Participant interpretation of software has been shown to be largely different from hardware and this must be taken into account when developing the study script as well.
Participant Interpretation of Software Versus Hardware
Users interact with software completely differently from hardware. Imagine you are given a comprehensive blueprint of a house. Quite easily, you could see all the rooms and understand the design of the house. Now imagine you were placed at the front door of a house you’ve never been into and asked to find the bathroom on your first attempt. Would you be able to find the bathroom on your first attempt? Maybe not!
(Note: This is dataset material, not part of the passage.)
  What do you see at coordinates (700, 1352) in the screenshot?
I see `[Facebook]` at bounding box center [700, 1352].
In late-stage usability studies, participants are traditionally given one attempt to get something correct, which makes sense if you have the blueprints (in this case, a physical product and all components) but not so much if you have no idea what’s inside – looking at the log-in screen for software does not indicate the internal functionality that is waiting. So, how does one comply with usability engineering requirements and also give users a fair chance at using the product? One answer is to build in some exploratory time with the app to give participants an opportunity to become familiar with the “inside of the house”. Ensure that you build this into the most realistic portion of the session – typically this is once the user has logged in for the first time.
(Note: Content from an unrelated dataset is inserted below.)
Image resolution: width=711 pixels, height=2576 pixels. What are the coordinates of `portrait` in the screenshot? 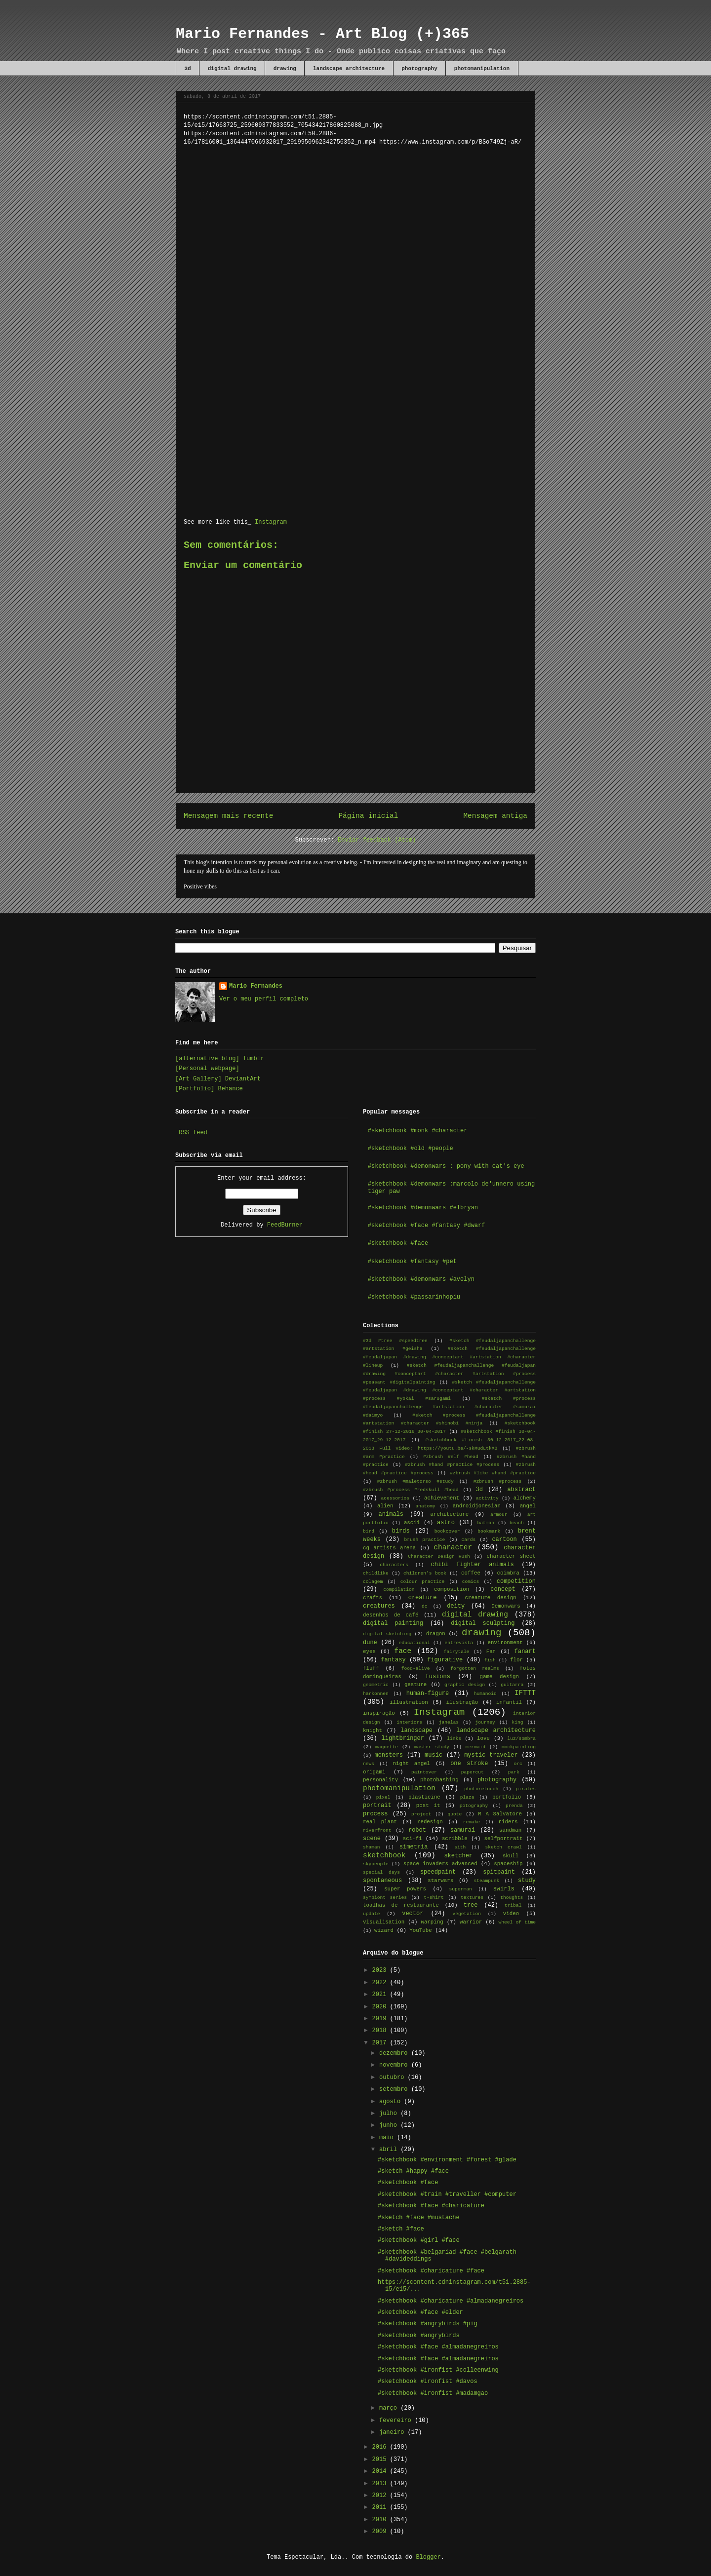 It's located at (377, 1805).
Also, key to late-stage usability testing are the success and failure criteria for each isolated task. Hardware usually has a very limited number of logical actions, whilst software has more, and the list grows greater with the more features that are included in the software. For example, to use a pen injector a user must remove the cap. They can either remove the cap correctly, not remove it at all or remove it in such a way that it damages the device. This is a limited scope of logical actions. However, with software a user could click the right option or one of several incorrect options. Once they have made a choice, they are faced with the opportunity to click the right option again or several incorrect options. Recording all the missteps generates a lot of data, so success and failure criteria need tobe designed to encompass an entire activity, rather than the sub-tasks that contribute to the overall activity. This option is only appropriate when it reflects the context of use – if there are sub-tasks that can have effects later in use, these tasks would need to be assessed independently.
So, to drive effective usability engineering for software, make sure to determine early on whether it is indeed software in a medical device, software as a medical device or simply software, by developing an intended use statement. Once you have this, consider possible risk categories for software and use this to help understand what class of device you are developing. Finally, use this knowledge to tailor the usability engineering effort to meet the needs of the software development process, remembering to make sure that your study protocols are tailored to using software rather than hardware.
- “Software as a Medical Device (SaMD): Key Definitions”. IMDRF, Dec 9, 2013.
- “Software as a Medical Device: Possible Framework for Risk Categorisation and Corresponding Considerations”. IMDRF, Sep 18, 2014.